Vanzolini – O Goeldi era racista, ele não gostava de brasileiros. Ele era um suiço-alemão que veio para cá naquela colônia suiça de Teresópolis, no final do século passado. Um exemplo: o Carlos Moreira, que foi o primeiro especialista em crustáceos que teve no Brasil, era do Museu Nacional e era loiro. Um dia o Goeldi chegou para ele indignado: – O senhor mentiu para mim. Eu estava certo que o senhor era anglo-saxão e o senhor é filho de portugueses. Deu a maior bronca no Carlos Moreira porque não era anglo-saxão. Outro exemplo: quando a Inspetoria de Pesca, no Rio de Janeiro, comprou um navio chamado Annie, que tinha um trol com uma rede de 200 metros, começamos a conhecer as espécies da costa do Brasil. Foi uma loucura, o que começou a entrar de peixes que não se sabia que existiam no Brasil. O ictiólogo Alípio Miranda Ribeiro, que era do Museu Nacional, começou a descrever as espécies. Sabe o que o Goeldi fazia? Ia ao mercado, comprava os peixes do Annie e mandava para o Museu Britânico. Resultado: o trabalho do Tate Reagan, ictiólogo do Museu Britânico, saiu quase ao mesmo tempo do trabalho do Alípio Miranda Ribeiro.
E aqui, a USP como vai?
Vanzolini – A USP está numa hora muito ruim. A ciência brasileira está numa hora muito ruim e uma das causas é que houve uma expansão muito grande da pós-graduação, e essa expansão baixou o nível. Com o tempo vai haver seleção natural e as faculdades ruins e os doutores ruins vão ficar pelo caminho. Mas no momento está muito baixo o nível. E CNPQ e FAPESP com muito dinheiro, está dando dinheiro para tudo quanto é pesquisa ruim.

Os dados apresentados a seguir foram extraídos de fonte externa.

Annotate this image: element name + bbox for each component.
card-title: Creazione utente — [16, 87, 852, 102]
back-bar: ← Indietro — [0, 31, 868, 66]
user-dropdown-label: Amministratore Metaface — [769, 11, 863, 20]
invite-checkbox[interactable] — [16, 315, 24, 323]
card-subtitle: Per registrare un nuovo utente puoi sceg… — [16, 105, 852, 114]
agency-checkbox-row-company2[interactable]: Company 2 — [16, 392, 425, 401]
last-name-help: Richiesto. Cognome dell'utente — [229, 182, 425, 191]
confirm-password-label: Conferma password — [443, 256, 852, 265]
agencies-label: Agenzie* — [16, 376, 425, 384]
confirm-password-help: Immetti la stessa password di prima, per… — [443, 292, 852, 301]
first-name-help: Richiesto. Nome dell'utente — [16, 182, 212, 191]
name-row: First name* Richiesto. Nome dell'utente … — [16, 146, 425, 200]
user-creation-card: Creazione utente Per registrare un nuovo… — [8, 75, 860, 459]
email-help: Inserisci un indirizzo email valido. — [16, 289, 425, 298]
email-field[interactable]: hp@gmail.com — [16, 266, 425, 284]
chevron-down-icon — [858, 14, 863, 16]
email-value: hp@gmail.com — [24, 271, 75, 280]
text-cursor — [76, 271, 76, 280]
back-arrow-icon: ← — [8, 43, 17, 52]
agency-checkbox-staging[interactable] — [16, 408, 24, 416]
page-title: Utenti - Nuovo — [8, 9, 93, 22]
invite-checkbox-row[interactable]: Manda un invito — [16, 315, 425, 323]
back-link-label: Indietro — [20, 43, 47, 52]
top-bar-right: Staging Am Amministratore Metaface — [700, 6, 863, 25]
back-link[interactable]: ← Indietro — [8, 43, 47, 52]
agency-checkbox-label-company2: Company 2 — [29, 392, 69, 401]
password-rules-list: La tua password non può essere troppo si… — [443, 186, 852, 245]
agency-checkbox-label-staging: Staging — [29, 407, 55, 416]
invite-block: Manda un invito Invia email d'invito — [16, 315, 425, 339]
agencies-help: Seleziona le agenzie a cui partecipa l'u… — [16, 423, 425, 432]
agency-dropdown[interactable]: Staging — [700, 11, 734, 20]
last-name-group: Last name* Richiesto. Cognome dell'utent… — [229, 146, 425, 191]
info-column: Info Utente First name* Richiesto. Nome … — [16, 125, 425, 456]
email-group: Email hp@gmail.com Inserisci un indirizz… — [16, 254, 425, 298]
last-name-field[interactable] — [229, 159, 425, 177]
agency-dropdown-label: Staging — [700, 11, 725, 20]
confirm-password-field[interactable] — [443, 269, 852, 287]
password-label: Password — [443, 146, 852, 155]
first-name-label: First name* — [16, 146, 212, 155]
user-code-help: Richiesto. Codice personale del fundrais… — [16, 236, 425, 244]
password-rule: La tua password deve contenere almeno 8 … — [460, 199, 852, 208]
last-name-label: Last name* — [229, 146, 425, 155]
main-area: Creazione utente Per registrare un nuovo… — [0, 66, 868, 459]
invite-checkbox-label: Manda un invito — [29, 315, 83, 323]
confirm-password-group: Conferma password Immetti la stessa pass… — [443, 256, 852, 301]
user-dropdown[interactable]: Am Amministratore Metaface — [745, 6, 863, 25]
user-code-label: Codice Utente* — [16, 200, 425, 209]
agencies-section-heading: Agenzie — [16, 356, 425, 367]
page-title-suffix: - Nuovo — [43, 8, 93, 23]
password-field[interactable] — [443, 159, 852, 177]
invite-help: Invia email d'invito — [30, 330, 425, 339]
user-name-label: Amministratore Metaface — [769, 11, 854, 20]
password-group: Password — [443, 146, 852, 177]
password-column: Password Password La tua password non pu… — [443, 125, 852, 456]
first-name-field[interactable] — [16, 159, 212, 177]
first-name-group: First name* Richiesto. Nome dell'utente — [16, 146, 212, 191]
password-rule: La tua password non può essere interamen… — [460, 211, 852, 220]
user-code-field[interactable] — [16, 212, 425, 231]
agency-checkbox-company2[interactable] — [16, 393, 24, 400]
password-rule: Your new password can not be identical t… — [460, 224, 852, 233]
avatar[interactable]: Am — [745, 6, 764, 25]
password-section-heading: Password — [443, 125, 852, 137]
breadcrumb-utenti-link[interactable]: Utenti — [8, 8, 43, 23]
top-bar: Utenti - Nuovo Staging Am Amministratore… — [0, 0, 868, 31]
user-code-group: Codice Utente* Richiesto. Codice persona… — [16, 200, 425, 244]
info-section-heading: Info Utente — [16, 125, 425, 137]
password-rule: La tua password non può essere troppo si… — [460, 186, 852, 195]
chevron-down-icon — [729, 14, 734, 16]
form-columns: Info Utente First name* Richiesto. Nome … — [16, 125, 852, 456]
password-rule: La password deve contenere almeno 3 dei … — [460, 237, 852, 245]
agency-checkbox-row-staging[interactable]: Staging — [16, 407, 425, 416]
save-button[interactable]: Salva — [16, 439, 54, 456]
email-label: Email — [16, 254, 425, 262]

Normalmente o que se fala é que falta dinheiro para pesquisa, por que o senhor pensa diferente?
Vanzolini – Porque eu vejo o que sobra de dinheiro na FAPESP, onde eu fui conselheiro vários anos e também assessor do Oscar Salla na época que ele foi diretor. Hoje, o que eu vejo é que depois de dar bolsas descabidas para uma produção de baixa qualidade, ainda sobram oito, dez milhões por ano. A FAPESP dá dinheiro para qualquer um fazer pós-graduação. Lembrando que é só a FAPESP que tem dinheiro. Quando eu fiz a lei da FAPESP eu botei que ela devia investir 25%, porque eu tinha medo de algum governo que não desse o 1%, como o governador Abreu Sodré por exemplo não deu. Três anos de Sodré e ele não pagou a FAPESP, mas ela vivia porque ela tinha o investimento. O Paulo Isnard ainda deu uma melhorada nesse investimento e hoje em dia a FAPESP rola no dinheiro, tem dinheiro demais.
Para finalizar, qual seria o papel da ciência brasileira nessa história toda de Amazônia?
Vanzolini – Infelizmente não tem papel nenhum! A ciência brasileira virá depois, é caudatária. A questão é política e econômica.